_PROBLEM_. Which lines of the records below contain the word "African"? Report each of them in full.

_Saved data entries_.
☆ ☆ ☆ ☆ ☆

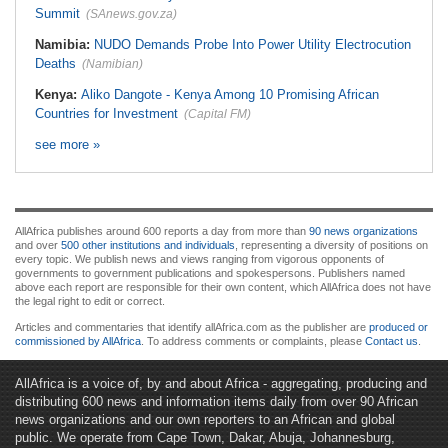
Summit
(SAnews.gov.za)
Namibia:
NUDO Demands Probe Into Power Utility Electrocution
Deaths
(Namibian)
Kenya:
Aliko Dangote - Kenya Among 10 Promising African
Countries for Investment
(Capital FM)
see more »
AllAfrica publishes around 600 reports a day from more than
90 news organizations
and over
500 other institutions and individuals
, representing a diversity of positions on
every topic. We publish news and views ranging from vigorous opponents of
governments to government publications and spokespersons. Publishers named
above each report are responsible for their own content, which AllAfrica does not have
the legal right to edit or correct.
Articles and commentaries that identify allAfrica.com as the publisher are
produced or
commissioned by AllAfrica
. To address comments or complaints, please
Contact us
.
AllAfrica is a voice of, by and about Africa - aggregating, producing and
distributing 600 news and information items daily from over 90 African
news organizations and our own reporters to an African and global
public. We operate from Cape Town, Dakar, Abuja, Johannesburg,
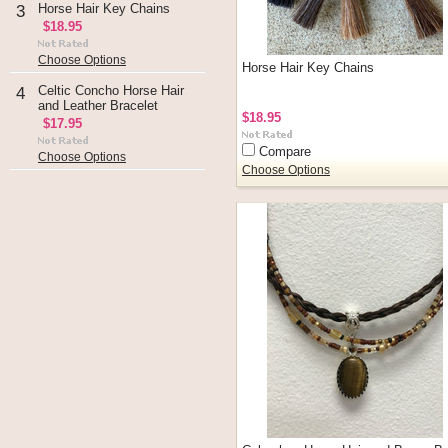
Horse Hair Key Chains
3
$18.95
Choose Options
Horse Hair Key Chains
Celtic Concho Horse Hair
4
and Leather Bracelet
$18.95
$17.95
Compare
Choose Options
Choose Options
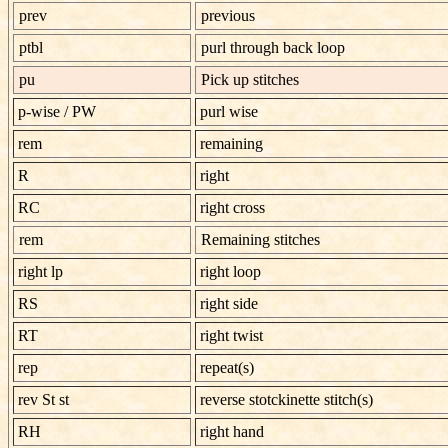
prev
previous
ptbl
purl through back loop
pu
Pick up stitches
p-wise
/
PW
purl wise
rem
remaining
R
right
RC
right cross
rem
Remaining stitches
right lp
right loop
RS
right side
RT
right twist
rep
repeat(s)
rev St st
reverse stotckinette stitch(s)
RH
right hand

☆ ☆ ☆ ☆ ☆

_SOLUTION FOR THIS EXERCISE_.
Aliko Dangote - Kenya Among 10 Promising African
distributing 600 news and information items daily from over 90 African
news organizations and our own reporters to an African and global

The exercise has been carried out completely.